Barriers to and new approaches for gene therapy and gene delivery in cystic fibrosis

Abstract

Clinical trials of gene therapy for cystic fibrosis suggest that current levels of gene transfer efficiency are probably too low to result in clinical benefit, largely as a result of the barriers faced by gene transfer vectors within the airways. The respiratory epithelium has evolved a complex series of extracellular barriers (mucus, lack of receptors, immune surveillance, etc.) aimed at preventing penetration of lumenally delivered materials, including gene therapy vectors. In addition, once in the cell, further hurdles have to be overcome, including DNA degradation, nuclear import and the ability to maintain long-term transgene expression. Strategies to overcome these barriers will be addressed in this review and include the use of: (i) clinically relevant adjuncts to overcome the extra- and intracellular barriers; (ii) less-conventional delivery routes, such as intravenous or in utero administration; (iii) more efficient non-viral vectors and 'stealth' viruses which can be re-administered; and (iv) new approaches to prolong transgene expression by means of alternative promoters or integrating vectors.

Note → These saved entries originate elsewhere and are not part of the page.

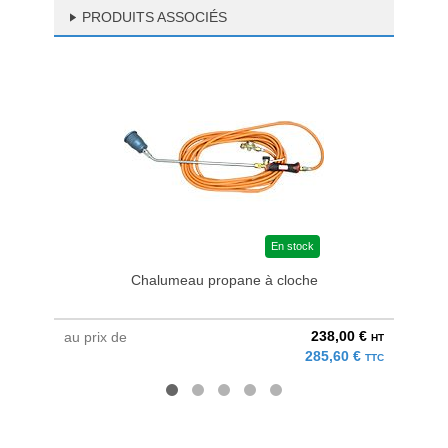
PRODUITS ASSOCIÉS
En stock
Chalumeau propane à cloche
238,00 €
au prix de
au pri
HT
285,60 €
TTC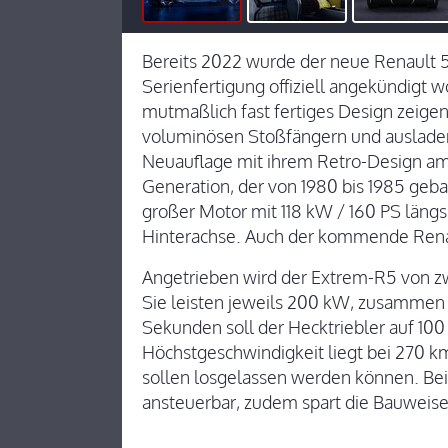
Bereits 2022 wurde der neue Renault 5 T
Serienfertigung offiziell angekündigt w
mutmaßlich fast fertiges Design zeigen
voluminösen Stoßfängern und ausladend
Neuauflage mit ihrem Retro-Design am 
Generation, der von 1980 bis 1985 geba
großer Motor mit 118 kW / 160 PS läng
Hinterachse. Auch der kommende Renaul
Angetrieben wird der Extrem-R5 von z
Sie leisten jeweils 200 kW, zusammen 
Sekunden soll der Hecktriebler auf 10
Höchstgeschwindigkeit liegt bei 270 
sollen losgelassen werden können. Bei
ansteuerbar, zudem spart die Bauweise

These advances have the potential to improve the efficiency of gene delivery to the airway epithelium, thus making gene therapy a more realistic option for cystic fibrosis.

Fig. 1

Extracellular and intracellular barriers limit gene transfer efficiency of viral and non-viral vectors to airway epithelial cells. Extracellular barriers include the presence of infected mucus and sputum, mucociliary clearance and tight junctions between the cells, which limit the access of viral vectors to receptors localised on the basolateral membrane. Alternatively, gene transfer agents could be delivered intravenously (I/V route), even if it is unlikely that airway epithelial cells will be targeted. Inflammation, CTL-mediated degradation of transduced cells and neutralizing antibodies can further limit transgene expression or re-administration of the gene transfer vectors. Hidden stem or progenitor cells could be targeted by lentiviral vectors. Once inside the cell, the genetic material has to overcome endosome and cytoplasmic degradation and to get into the nucleus. CE, ciliated cell; B, basal cell; G, goblet cell; TJ, tight junctions; C, capillary; SMG, submucosal gland.